Carnets de voyages

Varna – Варна

Hier matin, ce premier bain de la journée a été vraiment bon. L’eau de la Mer Noire était d’une limpidité incroyable (le trouble de la veille était retombé pendant la nuit), la température était parfaite (on n’avait pas l’impression de se baigner dans son thé comme la veille) et la plage était presque déserte.

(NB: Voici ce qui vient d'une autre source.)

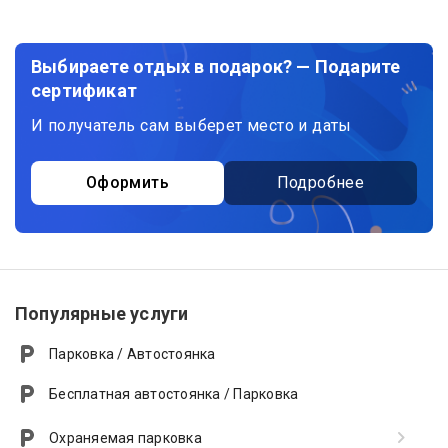
Выбираете отдых в подарок? — Подарите
сертификат
И получатель сам выберет место и даты
Оформить
Подробнее
Популярные услуги
Парковка / Автостоянка
Бесплатная автостоянка / Парковка
Охраняемая парковка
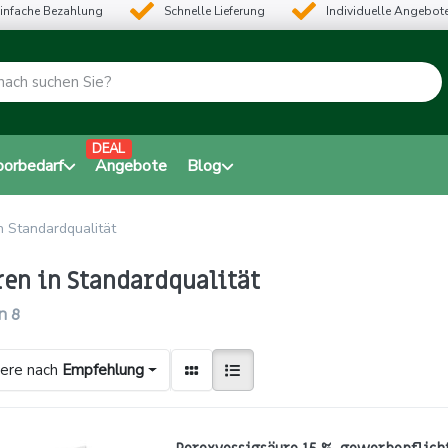
infache Bezahlung
Schnelle Lieferung
Individuelle Angebot
DEAL
borbedarf
Angebote
Blog
n Standardqualität
ren in Standardqualität
n
8
iere nach
Empfehlung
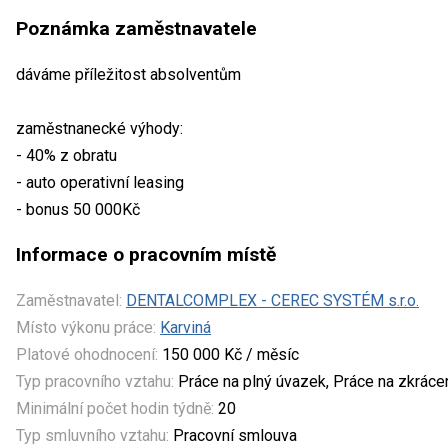
Poznámka zaměstnavatele
dáváme příležitost absolventům
zaměstnanecké výhody:
- 40% z obratu
- auto operativní leasing
- bonus 50 000Kč
Informace o pracovním místě
Zaměstnavatel:
DENTALCOMPLEX - CEREC SYSTÉM s.r.o.
Místo výkonu práce:
Karviná
Platové ohodnocení:
150 000 Kč / měsíc
Typ pracovního vztahu:
Práce na plný úvazek, Práce na zkrác
Minimální počet hodin týdně:
20
Typ smluvního vztahu:
Pracovní smlouva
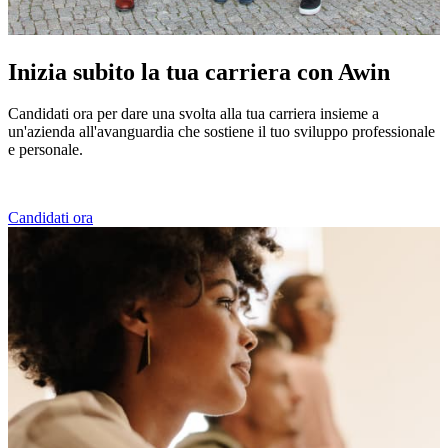
Inizia subito la tua
carriera
con Awin
Candidati ora per dare una svolta alla tua carriera insieme a
un'azienda all'avanguardia che sostiene il tuo sviluppo professionale
e personale.
Candidati ora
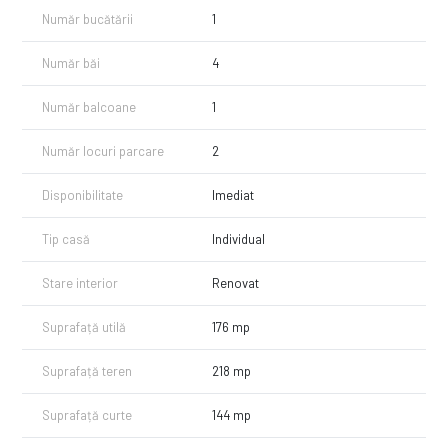
Un avantaj important îl reprezintă localizarea: stația de metrou din
Număr bucătării
1
centrul Otopeni se află la doar 5 minute de mers pe jos, facilitând
accesul rapid către oraș.
Număr băi
4
Pentru mai multe detalii sau pentru programarea unei vizionări, vă
aștept să mă contactați.
Număr balcoane
1
Număr locuri parcare
2
Disponibilitate
Imediat
Tip casă
Individual
Stare interior
Renovat
Suprafață utilă
176 mp
Suprafață teren
218 mp
Suprafață curte
144 mp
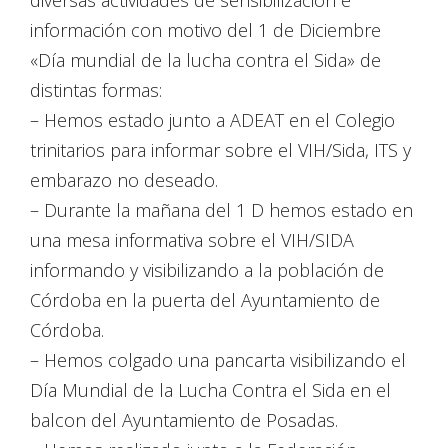
diversas actividades de sensibilización e
información con motivo del 1 de Diciembre
«Día mundial de la lucha contra el Sida» de
distintas formas:
– Hemos estado junto a ADEAT en el Colegio
trinitarios para informar sobre el VIH/Sida, ITS y
embarazo no deseado.
– Durante la mañana del 1 D hemos estado en
una mesa informativa sobre el VIH/SIDA
informando y visibilizando a la población de
Córdoba en la puerta del Ayuntamiento de
Córdoba.
– Hemos colgado una pancarta visibilizando el
Día Mundial de la Lucha Contra el Sida en el
balcon del Ayuntamiento de Posadas.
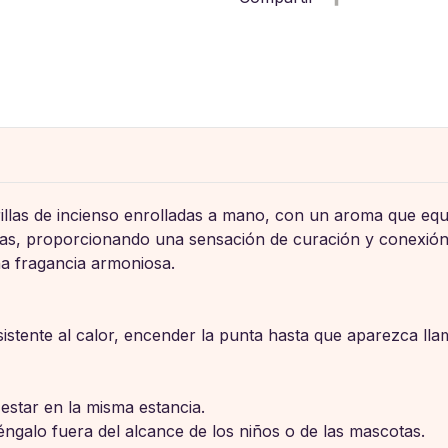
illas de incienso enrolladas a mano, con un aroma que equil
ras, proporcionando una sensación de curación y conexión.
a fragancia armoniosa.
esistente al calor, encender la punta hasta que aparezca ll
 estar en la misma estancia.
ngalo fuera del alcance de los niños o de las mascotas.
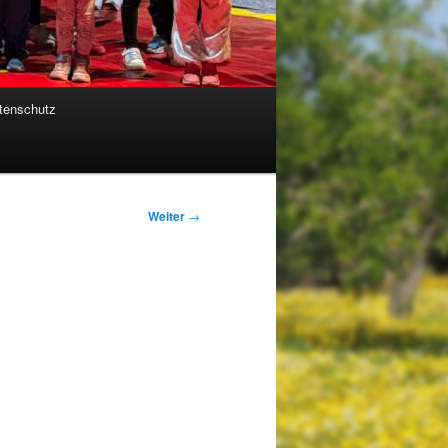
tenschutz
Weiter
→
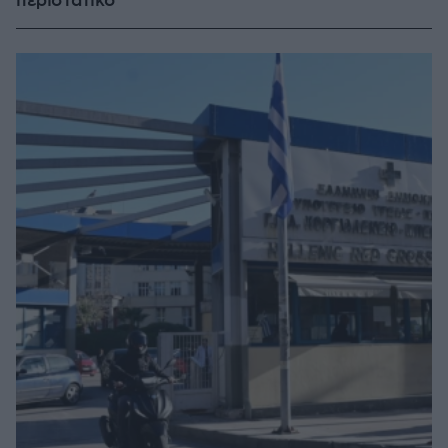
περιστατικό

Après le petit déjeuner, nous avons plié bagages et nous avons payé le camping. Nous avons compris l’utilité de maitriser d’autres langues que le français et l’anglais : l’allemand d’Yves nous a permis de nous faire comprendre des personnes de l’accueil.

Rue du vieux Sozopol

Nous avons pris la direction de Sozopol où nous avons rapidement visité la vieille ville, charmante avec ses rues pavées et ses vieilles maisons en bois aux étages plus grands que le rez-de-chaussée. Nous avons mangé vite fait mais plutôt mal dans un petit restaurant. Nous avons constaté que les prix sont bien plus élevés sur la côte et nous sommes partis de la ville et de ses hordes de touristes.

 Vieille Eglise à Nessebar

Nous avons rejoint Nessebar qui était encore plus touristique. Encore une fois, la ville est charmante, sur une île au bout d’un isthme, avec de belles rues pavées, beaucoup de vieilles églises et de ruines. Mais les centaines de boutiques, les milliers de touristes et la chaleur écrasante ont eu raison de notre envie de rester ici : la visite a duré a peine une heure !

Ruine à Nessebar

Toujours sous un soleil de plomb, nous avons pris la route en direction du nord pour nous arrêter 2 heures plus tard au milieu de la côte. Nous avons trouvé une plage beaucoup moins touristique où il n’y avait que des locaux et où l’eau était encore très claire et très chaude.

La Mer Noire et moi

Après un peu de bronzette, nous avons repris la route pour Varna où nous nous sommes mis en chasse d’un endroit où dormir. D’après le guide, il fallait aller à la gare. Effectivement, une agence d’auberges de jeunesse a essayé de nous rouler dans la farine. Nous avons préféré répondre à l’offre d’une retraitée qui proposait une chambre chez l’habitant pour beaucoup moins cher. Encore une fois, la maitrise d’une autre langue que français et anglais s’est avérée utile car la seule langue dans laquelle nous avons réussi à communiquer était mes rudiments de russe. Une fois passée l’appréhension de dormir chez l’habitant, nous avons découvert une jolie chambre plutôt proprette bien que située dans un immeuble très décrépi.

Notre chambre à Varna

Après une bonne douche pour lutter contre les effets de la chaleur, nous sommes allés au centre ville. Il y avait beaucoup de monde, mais la largeur des rues piétonnes et l’ensemble de la ville nous a paru agréable. Après un bon repas, nous sommes allés sur la plage où nous avons trouvé un bar idéal : bonne musique, bonne ambiance, boissons peu chères et tout ça les pieds dans le sable ! Ça n’était pas loin du bar idéal, il ne manquait plus qu’un feu d’artifice… mais nous étions le 15 aoû, c’est bien tombé, nous avons eu le droit à un magnifique feu d’artifice au dessus de la mer.

Feu d’artifice

Après cette belle soirée, nous sommes rentrés dans notre chambre où régnait une chaleur intolérable. Un chien nous a réveillé vers 6h30 du matin, puis nous avons entendu les bruits de la maison : plomberie fatiguée, machine à laver, bruits de toilettes. Comme le dit Vivien : « dormir chez l’habitant, c’est rustique ».